A impunidade de maus homens públicos, que no mais das vezes nem chegam a ser levados à barra dos tribunais, tem forte aliado numa das maiores deficiências institucionais do País, a aparentemente insanável morosidade da Justiça. Essa morosidade, além de ser inestimável aliada de criminosos de colarinho branco, prejudica a população em geral que, ao contrário dos espertalhões bem situados, geralmente têm pressa em ver suas pendências judiciais dirimidas.
Renan Calheiros tornou-se réu sob a acusação de ter desviado recursos do Senado para ressarcir uma empreiteira que teria pagado a pensão de uma filha que tem fora do casamento. No julgamento, a questão da morosidade da Justiça acabou vindo à baila.
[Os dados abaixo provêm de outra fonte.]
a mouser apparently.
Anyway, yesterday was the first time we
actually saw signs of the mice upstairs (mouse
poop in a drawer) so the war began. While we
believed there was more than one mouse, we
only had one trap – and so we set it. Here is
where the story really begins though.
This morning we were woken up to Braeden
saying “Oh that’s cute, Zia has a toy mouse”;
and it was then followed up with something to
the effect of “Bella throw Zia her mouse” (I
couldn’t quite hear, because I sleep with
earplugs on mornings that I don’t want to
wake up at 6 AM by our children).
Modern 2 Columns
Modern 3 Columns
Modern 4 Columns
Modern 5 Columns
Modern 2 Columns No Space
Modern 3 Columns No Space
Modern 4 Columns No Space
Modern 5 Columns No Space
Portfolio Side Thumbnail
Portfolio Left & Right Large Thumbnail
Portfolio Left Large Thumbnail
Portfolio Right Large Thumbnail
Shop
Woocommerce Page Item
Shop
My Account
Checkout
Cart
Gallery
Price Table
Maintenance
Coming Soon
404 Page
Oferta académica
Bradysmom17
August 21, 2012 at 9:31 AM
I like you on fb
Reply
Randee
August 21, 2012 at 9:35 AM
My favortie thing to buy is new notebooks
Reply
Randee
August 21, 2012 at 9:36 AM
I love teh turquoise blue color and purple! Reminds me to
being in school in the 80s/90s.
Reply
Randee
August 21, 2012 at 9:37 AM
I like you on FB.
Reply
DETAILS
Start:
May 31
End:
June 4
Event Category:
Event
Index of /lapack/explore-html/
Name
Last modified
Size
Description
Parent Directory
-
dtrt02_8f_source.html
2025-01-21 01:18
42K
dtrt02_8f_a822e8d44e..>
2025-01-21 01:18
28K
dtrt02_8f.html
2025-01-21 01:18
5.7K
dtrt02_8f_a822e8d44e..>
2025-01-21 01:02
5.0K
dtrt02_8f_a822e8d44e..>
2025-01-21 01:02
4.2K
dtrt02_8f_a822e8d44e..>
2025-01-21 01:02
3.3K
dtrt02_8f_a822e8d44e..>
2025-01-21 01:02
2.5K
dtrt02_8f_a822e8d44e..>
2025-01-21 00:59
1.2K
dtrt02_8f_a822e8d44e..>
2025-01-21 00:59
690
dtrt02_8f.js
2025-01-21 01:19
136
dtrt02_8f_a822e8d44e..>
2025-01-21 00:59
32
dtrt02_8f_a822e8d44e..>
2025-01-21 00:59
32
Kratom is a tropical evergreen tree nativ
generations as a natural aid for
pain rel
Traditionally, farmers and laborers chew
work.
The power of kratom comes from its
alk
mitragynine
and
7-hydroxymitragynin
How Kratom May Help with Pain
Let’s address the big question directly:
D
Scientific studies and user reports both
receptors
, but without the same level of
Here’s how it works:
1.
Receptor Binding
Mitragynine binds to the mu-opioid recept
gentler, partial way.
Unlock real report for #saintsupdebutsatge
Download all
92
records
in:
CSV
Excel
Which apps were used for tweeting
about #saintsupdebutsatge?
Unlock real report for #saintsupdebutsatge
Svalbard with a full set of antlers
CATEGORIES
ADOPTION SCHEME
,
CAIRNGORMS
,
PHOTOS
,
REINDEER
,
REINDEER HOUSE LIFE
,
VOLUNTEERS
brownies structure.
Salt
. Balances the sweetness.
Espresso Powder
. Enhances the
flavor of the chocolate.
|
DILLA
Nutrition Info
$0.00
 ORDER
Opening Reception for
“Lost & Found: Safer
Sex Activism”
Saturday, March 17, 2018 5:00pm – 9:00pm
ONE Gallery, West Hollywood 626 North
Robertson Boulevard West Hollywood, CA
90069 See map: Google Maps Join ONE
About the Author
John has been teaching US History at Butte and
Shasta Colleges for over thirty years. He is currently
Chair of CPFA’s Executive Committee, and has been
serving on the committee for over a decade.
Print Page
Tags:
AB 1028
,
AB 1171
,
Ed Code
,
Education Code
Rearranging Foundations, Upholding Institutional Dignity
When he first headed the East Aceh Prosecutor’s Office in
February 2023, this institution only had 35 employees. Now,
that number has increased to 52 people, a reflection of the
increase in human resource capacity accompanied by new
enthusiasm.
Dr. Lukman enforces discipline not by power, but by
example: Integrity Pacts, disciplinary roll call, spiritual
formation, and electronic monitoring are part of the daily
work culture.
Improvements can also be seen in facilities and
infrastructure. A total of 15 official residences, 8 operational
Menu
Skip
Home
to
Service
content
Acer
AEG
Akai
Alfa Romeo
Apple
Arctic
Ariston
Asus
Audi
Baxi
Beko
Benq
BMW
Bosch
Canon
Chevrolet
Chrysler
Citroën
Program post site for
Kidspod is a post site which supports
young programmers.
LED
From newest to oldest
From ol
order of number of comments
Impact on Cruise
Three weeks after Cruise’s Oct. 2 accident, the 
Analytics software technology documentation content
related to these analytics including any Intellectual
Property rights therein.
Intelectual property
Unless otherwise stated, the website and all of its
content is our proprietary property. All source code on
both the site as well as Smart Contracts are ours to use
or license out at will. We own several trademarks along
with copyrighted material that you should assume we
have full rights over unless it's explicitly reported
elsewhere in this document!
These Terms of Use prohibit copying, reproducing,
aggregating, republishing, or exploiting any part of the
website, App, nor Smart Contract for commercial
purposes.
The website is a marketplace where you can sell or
O ministro Teori Zavascki, relator da Lava Jato no STF, explicou que praticamente a totalidade da centena de processos que estão sob sua responsabilidade não se encontra em seu gabinete, mas nas mãos de policiais e procuradores envolvidos nas respectivas investigações de campo. O ministro estaria, assim, apenas esperando a conclusão das investigações para se manifestar sobre o prosseguimento ou não dos respectivos processos.
É claro que a necessidade do aprofundamento de investigações pode resultar em demora na conclusão de processos criminais. Isso no âmbito de mais alta instância, que é o STF. Imagine-se a que passo andam investigações que não são presididas por integrantes da cúpula da Justiça. Mas, se o Supremo não consegue administrar com eficácia o gravíssimo problema da morosidade, tomando a iniciativa de propor e executar medidas para pelo menos minimizar o problema, quem é que terá condições de fazê-lo? Transferir responsabilidades não é o melhor caminho.